As a young child, I went through a lot of difficult times- things that lead to me being taken away from my family and placed into the family that I have now, with parents that I love in spite of the many differences that we have and with a brother who I love, in spite of all of the bad choices that he has made. I'm not going to go into the details about what lead to all of this- like I said, it's personal. However, my sweet memory has to do with my background, thus I have to establish it somehow.

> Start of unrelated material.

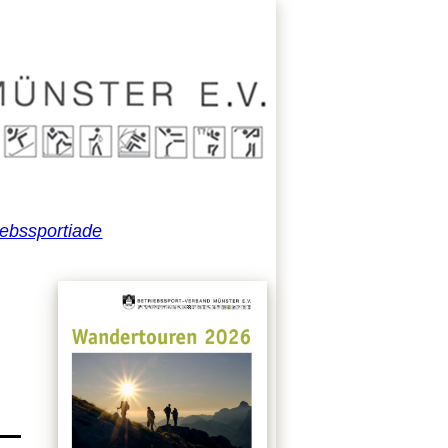
iebssportiade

Anyways, my sweet memory is about my Oma (grandmother), and a letter that she wrote to me when I was first adopted. I still have it in a box in my room. Write now as I type this, I don't remember it word for word, but I do remember the meaning behind it. The letter that it wrote spoke of how God put me into my parents lives for a reason, how they had come into my life for a reason. It went on to say that even though she personal hadn't yet met me, she loved me, had prayed for me and that she was someone that I could always turn to if I ever needed her. She has always been true to her word since. She has been someone that I can talk to and someone that I feel comfortable and safe around. I love my Oma and I am so grateful for the unconditional love that she has shown me, and I always will be.

So yeah, that's my sweet memory. It really means a lot to me thinking about it. And I do remember it bringing tears to my eyes when I first read it. I had gone through a lot as a child and didn't understand how someone could be like this. My Oma is an amazing person and I'm grateful to have her in my life.